Paris Toit

 

Lors de la présentation du Plan Climat en juillet dernier, Nicolas Hulot a fait de la rénovation thermique une priorité nationale et a souligné l’objectif du gouvernement d’éradiquer la précarité énergétique en 10 ans. La feuille de route pour le quinquennat sur la rénovation énergétique doit être présentée prochainement.

 

Le journal Le Parisien a relayé la semaine dernière une des mesures contenues dans le document de travail du ministre, prévoyant la taxation des passoires thermiques. Concrètement il s’agirait d’instaurer un bonus malus sur la fiscalité des bailleurs, taxant plus lourdement le propriétaire d’un logement dont les performances énergétiques sont insuffisantes du fait d’une mauvaise isolation ou d’une chaudière obsolète. A l’inverse, un propriétaire ayant engagé des travaux pour améliorer l’efficacité énergétique d’un logement bénéficierait d’un coup de pouce fiscal.

 

On le sait, la rénovation énergétique ne va pas de soi pour un propriétaire bailleur, ne vivant pas dans le logement, ne réglant pas la facture d’énergie et n’étant pas fortement incité à faire des travaux. L’incitation fiscale peut donc être un levier.

 

Il y a visiblement une volonté forte du gouvernement d’agir sur la précarité énergétique et d’accroître le nombre de chantiers de rénovation énergétique. La loi de transition énergétique a en effet fixé l’objectif de 500.000 logements rénovés par an à compter de 2017, dont au moins 250.000 occupés par des ménages modestes. Lors de la présentation du Grand Plan d’Investissement, le Premier Ministre a confirmé l’objectif de 250.000 rénovations par an au bénéfice des ménages modestes, avec la rénovation de 150.000 logements dans le parc privé et 100.000 logements dans le parc des bailleurs sociaux.

 

Pour le groupe Effy, la réussite du Plan Climat repose nécessairement sur le passage à l’acte des ménages, en articulant intelligemment les leviers incitatifs (type prime CITE et primes CEE) et réglementaires (type bonus malus).

 

La mobilisation suppose aussi l’adhésion et la confiance. Il importe de faire la pédagogie des mesures annoncées et de souligner qu’en face de la contrainte fiscale et du coût pour les propriétaires, il existe des solutions simples et efficaces pour améliorer la performance énergétique des logements.
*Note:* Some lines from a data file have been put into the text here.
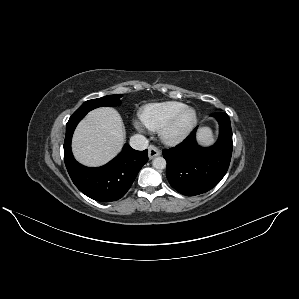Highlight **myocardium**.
<instances>
[{
  "label": "myocardium",
  "mask_w": 299,
  "mask_h": 299,
  "mask_svg": "<svg viewBox=\"0 0 299 299\" xmlns=\"http://www.w3.org/2000/svg\"><path fill=\"white\" fill-rule=\"evenodd\" d=\"M192 112L193 118L189 124L185 127H179V122L182 116L187 113ZM198 122L197 111L193 107L185 106L174 114L161 128V134L163 139L168 143H179L185 140L193 131Z\"/></svg>",
  "instance_id": "myocardium-1"
}]
</instances>
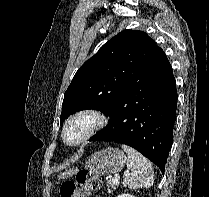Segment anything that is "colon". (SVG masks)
Returning <instances> with one entry per match:
<instances>
[{
  "instance_id": "5ec220e1",
  "label": "colon",
  "mask_w": 209,
  "mask_h": 197,
  "mask_svg": "<svg viewBox=\"0 0 209 197\" xmlns=\"http://www.w3.org/2000/svg\"><path fill=\"white\" fill-rule=\"evenodd\" d=\"M101 180L98 175L88 170H80L75 181H67L60 186L61 197H87L98 190Z\"/></svg>"
}]
</instances>
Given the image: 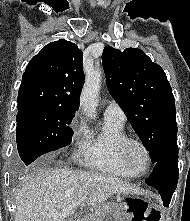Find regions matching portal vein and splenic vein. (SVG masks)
I'll return each mask as SVG.
<instances>
[{
    "mask_svg": "<svg viewBox=\"0 0 190 221\" xmlns=\"http://www.w3.org/2000/svg\"><path fill=\"white\" fill-rule=\"evenodd\" d=\"M87 197L84 196L80 200L73 202L72 204L68 205L61 213L54 214V217L57 218H66L78 205L81 204Z\"/></svg>",
    "mask_w": 190,
    "mask_h": 221,
    "instance_id": "portal-vein-and-splenic-vein-1",
    "label": "portal vein and splenic vein"
}]
</instances>
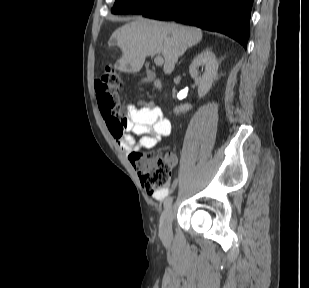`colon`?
Masks as SVG:
<instances>
[{"instance_id":"5ec220e1","label":"colon","mask_w":309,"mask_h":288,"mask_svg":"<svg viewBox=\"0 0 309 288\" xmlns=\"http://www.w3.org/2000/svg\"><path fill=\"white\" fill-rule=\"evenodd\" d=\"M122 86L119 75L111 69H105L95 81L94 88L98 96L99 107L105 119L125 122L137 108L128 103L121 104L118 94ZM131 161L136 166L143 188L150 194L167 190L172 182V164L156 152L133 153Z\"/></svg>"}]
</instances>
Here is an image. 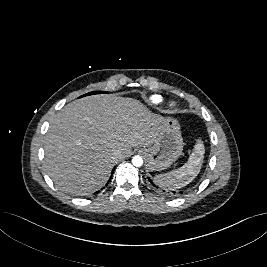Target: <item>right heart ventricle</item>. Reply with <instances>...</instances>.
<instances>
[{
  "mask_svg": "<svg viewBox=\"0 0 267 267\" xmlns=\"http://www.w3.org/2000/svg\"><path fill=\"white\" fill-rule=\"evenodd\" d=\"M162 101V98L159 97V96H152L150 98V102L153 104V105H159Z\"/></svg>",
  "mask_w": 267,
  "mask_h": 267,
  "instance_id": "1",
  "label": "right heart ventricle"
}]
</instances>
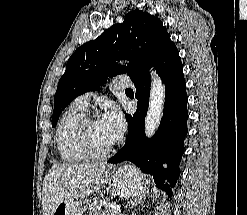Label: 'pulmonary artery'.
<instances>
[{
  "mask_svg": "<svg viewBox=\"0 0 247 215\" xmlns=\"http://www.w3.org/2000/svg\"><path fill=\"white\" fill-rule=\"evenodd\" d=\"M113 86L116 88V89H125V88H129L132 86V81L129 77L127 76H116L114 82H113ZM94 96L93 93L89 92V93H85V94H82L80 96H78L76 99H75V103L80 106L81 108H84L86 109L87 106H88V103L90 101V99Z\"/></svg>",
  "mask_w": 247,
  "mask_h": 215,
  "instance_id": "pulmonary-artery-1",
  "label": "pulmonary artery"
}]
</instances>
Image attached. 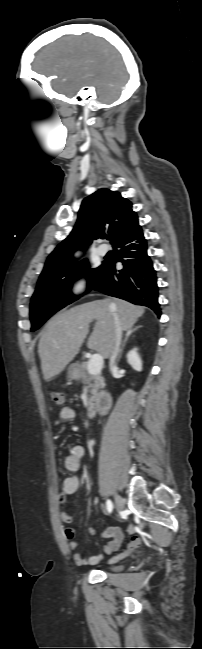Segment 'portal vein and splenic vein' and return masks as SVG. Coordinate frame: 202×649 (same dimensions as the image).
Masks as SVG:
<instances>
[{"mask_svg":"<svg viewBox=\"0 0 202 649\" xmlns=\"http://www.w3.org/2000/svg\"><path fill=\"white\" fill-rule=\"evenodd\" d=\"M103 367V357L100 354H94L88 362V372L95 375L101 372Z\"/></svg>","mask_w":202,"mask_h":649,"instance_id":"portal-vein-and-splenic-vein-1","label":"portal vein and splenic vein"}]
</instances>
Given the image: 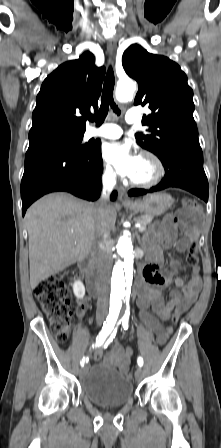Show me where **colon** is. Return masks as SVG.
Segmentation results:
<instances>
[{"label":"colon","instance_id":"5ec220e1","mask_svg":"<svg viewBox=\"0 0 221 448\" xmlns=\"http://www.w3.org/2000/svg\"><path fill=\"white\" fill-rule=\"evenodd\" d=\"M201 215L199 204L192 199H185L183 211L175 216V222L179 224H193L198 227L197 220L193 217ZM187 262L191 266H197L199 257L197 254V243L192 241L188 246ZM68 272L50 276L41 281L35 288L34 294L51 325L52 331L57 341L64 343L69 336L70 327L73 321L75 308L67 295L65 278ZM173 321L177 322L179 317L174 315Z\"/></svg>","mask_w":221,"mask_h":448}]
</instances>
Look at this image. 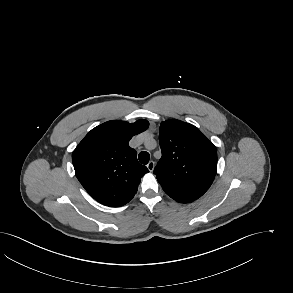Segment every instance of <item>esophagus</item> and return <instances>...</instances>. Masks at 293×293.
Returning a JSON list of instances; mask_svg holds the SVG:
<instances>
[{
	"instance_id": "obj_1",
	"label": "esophagus",
	"mask_w": 293,
	"mask_h": 293,
	"mask_svg": "<svg viewBox=\"0 0 293 293\" xmlns=\"http://www.w3.org/2000/svg\"><path fill=\"white\" fill-rule=\"evenodd\" d=\"M154 167H155V163L154 161H150L148 164H147V168L150 172H152L154 170Z\"/></svg>"
}]
</instances>
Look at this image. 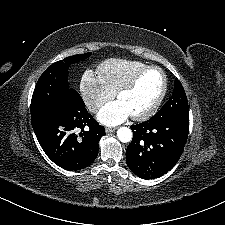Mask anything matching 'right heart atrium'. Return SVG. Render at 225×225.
<instances>
[{
    "mask_svg": "<svg viewBox=\"0 0 225 225\" xmlns=\"http://www.w3.org/2000/svg\"><path fill=\"white\" fill-rule=\"evenodd\" d=\"M80 91L87 107L96 112L114 94L105 86L102 79L91 71H86L80 80Z\"/></svg>",
    "mask_w": 225,
    "mask_h": 225,
    "instance_id": "d8ad5b80",
    "label": "right heart atrium"
}]
</instances>
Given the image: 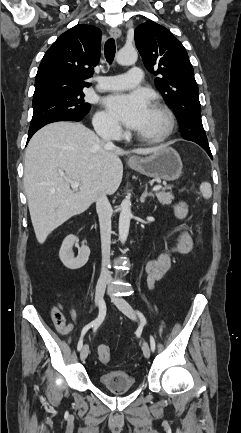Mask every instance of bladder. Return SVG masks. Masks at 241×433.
I'll use <instances>...</instances> for the list:
<instances>
[{"label": "bladder", "instance_id": "1", "mask_svg": "<svg viewBox=\"0 0 241 433\" xmlns=\"http://www.w3.org/2000/svg\"><path fill=\"white\" fill-rule=\"evenodd\" d=\"M100 384L113 393L129 391L136 386V379L125 371H109L99 376Z\"/></svg>", "mask_w": 241, "mask_h": 433}]
</instances>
Le Pacte Energie Solidarité en est une bonne illustration.

 

Accessible autant aux propriétaires qu’aux locataires d’une maison individuelle, il leur permet d’isoler leurs combles perdus pour un coût modique : 1€ pour les ménages les plus modestes et, entre 500€ et 1500€, pour les ménages au-dessus des plafonds de ressources de l’ANAH. Compte tenu des économies d’énergie sur la facture de chauffage (jusqu’à 25% pour une facture moyenne à 1600€/an), du gain de confort et de l’amélioration du diagnostic de performance énergétique (gain d’une classe énergétique en moyenne), il s’agit d’une action prioritaire à réaliser dans son logement si les combles ne sont pas isolées.

 

De plus, travaux peu chers ne signifie pas travaux bas de gamme. Le Pacte Energie Solidarité constitue en réalité une offre innovante dont le financement est assuré par la mobilisation des primes énergie et qui fait intervenir des entreprises qualifiées, avec des contrôles qualité par un organisme accrédité et indépendant.

 

En résumé, le malus n’est pas une fatalité, des solutions performantes et économes sont disponibles aujourd’hui pour améliorer la performance énergétique de son logement à coût maîtrisé.